[Transcribed page contents]
==================================================

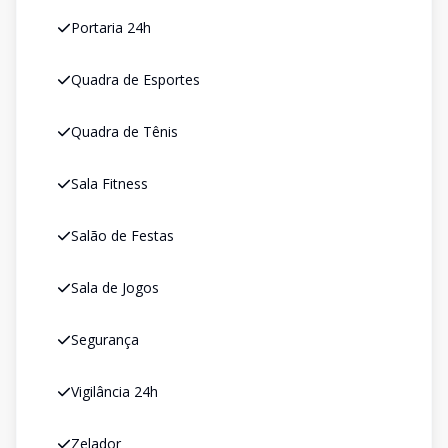
Portaria 24h
Quadra de Esportes
Quadra de Tênis
Sala Fitness
Salão de Festas
Sala de Jogos
Segurança
Vigilância 24h
Zelador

==================================================

## Work task
Write out every record above exactly as it stands, but leave out the pictures.

## The answer
Portaria 24h
Quadra de Esportes
Quadra de Tênis
Sala Fitness
Salão de Festas
Sala de Jogos
Segurança
Vigilância 24h
Zelador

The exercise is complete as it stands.